EXERCISE:
Word for word, transcribe the data below from the line with "Refund and Returns Policy (686, 438)" to the line with "Track Your Order (215, 116)", keeping both of those lines.

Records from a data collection
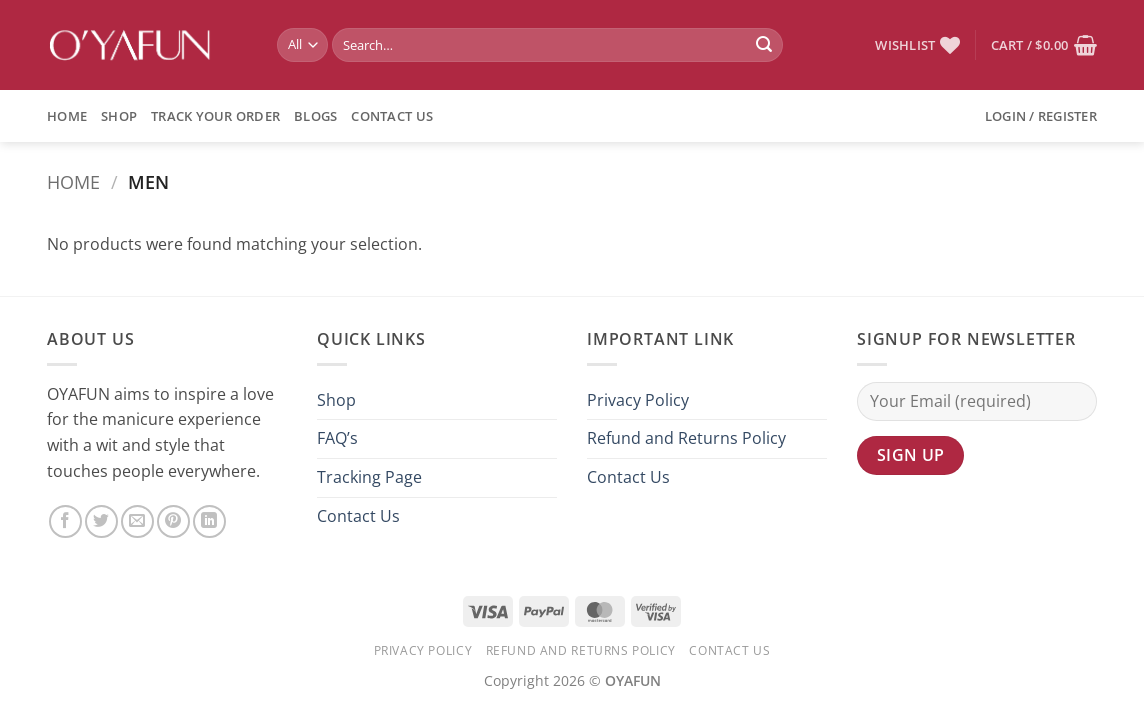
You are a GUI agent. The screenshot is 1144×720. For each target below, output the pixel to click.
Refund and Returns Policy (686, 438)
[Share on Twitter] (101, 521)
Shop (119, 116)
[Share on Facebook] (65, 521)
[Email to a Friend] (137, 521)
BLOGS (315, 116)
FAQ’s (337, 438)
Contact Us (392, 116)
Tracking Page (369, 477)
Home (67, 116)
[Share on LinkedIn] (209, 521)
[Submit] (764, 45)
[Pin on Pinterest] (173, 521)
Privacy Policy (638, 400)
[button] (1044, 45)
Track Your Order (215, 116)
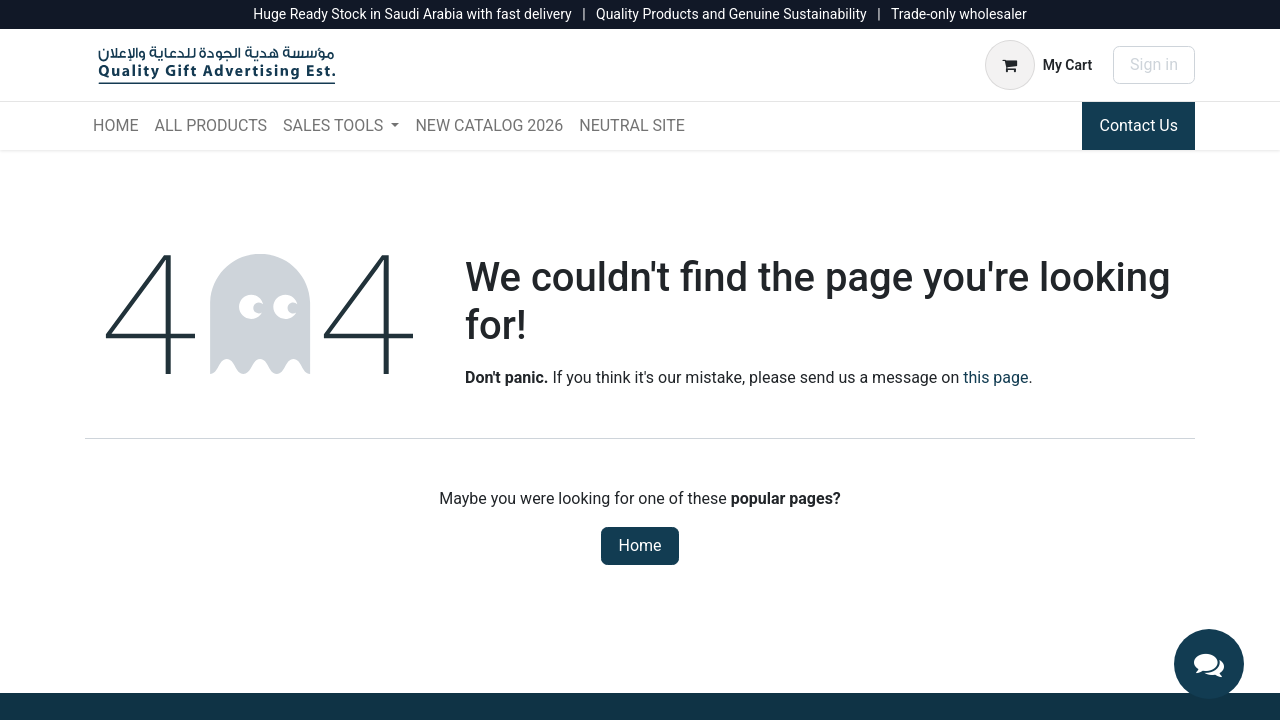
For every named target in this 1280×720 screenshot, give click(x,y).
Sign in (1154, 64)
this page (995, 377)
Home (639, 545)
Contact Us (1138, 125)
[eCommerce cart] (1038, 65)
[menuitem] (115, 126)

EXERCISE RESPONSE:
Refund and Returns Policy (686, 438)
[Share on Twitter] (101, 521)
Shop (119, 116)
[Share on Facebook] (65, 521)
[Email to a Friend] (137, 521)
BLOGS (315, 116)
FAQ’s (337, 438)
Contact Us (392, 116)
Tracking Page (369, 477)
Home (67, 116)
[Share on LinkedIn] (209, 521)
[Submit] (764, 45)
[Pin on Pinterest] (173, 521)
Privacy Policy (638, 400)
[button] (1044, 45)
Track Your Order (215, 116)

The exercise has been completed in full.